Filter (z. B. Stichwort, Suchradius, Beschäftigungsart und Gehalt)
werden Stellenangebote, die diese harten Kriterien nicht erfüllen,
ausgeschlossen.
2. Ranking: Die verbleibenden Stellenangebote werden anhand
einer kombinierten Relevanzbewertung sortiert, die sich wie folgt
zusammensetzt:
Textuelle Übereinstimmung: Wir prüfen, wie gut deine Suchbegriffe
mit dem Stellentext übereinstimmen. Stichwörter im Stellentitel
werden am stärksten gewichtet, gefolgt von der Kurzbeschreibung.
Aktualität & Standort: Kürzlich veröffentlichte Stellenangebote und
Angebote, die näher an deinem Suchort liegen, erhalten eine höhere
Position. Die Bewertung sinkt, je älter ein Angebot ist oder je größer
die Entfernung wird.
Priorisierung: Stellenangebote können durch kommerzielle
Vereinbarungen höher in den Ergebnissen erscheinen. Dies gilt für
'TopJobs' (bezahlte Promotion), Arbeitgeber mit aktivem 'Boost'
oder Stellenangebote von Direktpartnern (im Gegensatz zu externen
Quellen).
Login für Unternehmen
● ● ● ● ● ● ●
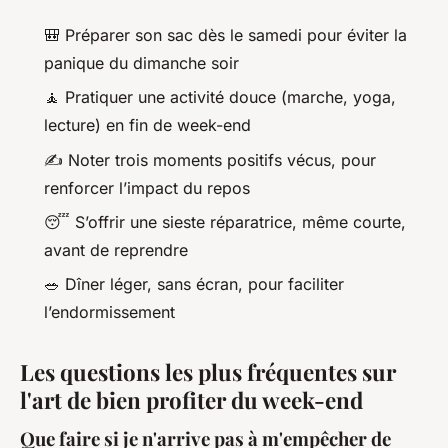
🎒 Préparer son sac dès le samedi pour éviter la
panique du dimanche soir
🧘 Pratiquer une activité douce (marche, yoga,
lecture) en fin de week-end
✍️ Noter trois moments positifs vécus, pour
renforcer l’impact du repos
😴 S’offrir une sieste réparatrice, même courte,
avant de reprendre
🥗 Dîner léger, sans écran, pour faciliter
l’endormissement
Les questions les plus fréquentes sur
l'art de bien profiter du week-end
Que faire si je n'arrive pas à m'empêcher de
● ● ● ● ● ● ●
Requirement: In the data above, retype exactly and only the lines between the one holding "l’endormissement" and the one holding "Que faire si je n'arrive pas à m'empêcher de", inclusive.

Expected answer:
l’endormissement
Les questions les plus fréquentes sur
l'art de bien profiter du week-end
Que faire si je n'arrive pas à m'empêcher de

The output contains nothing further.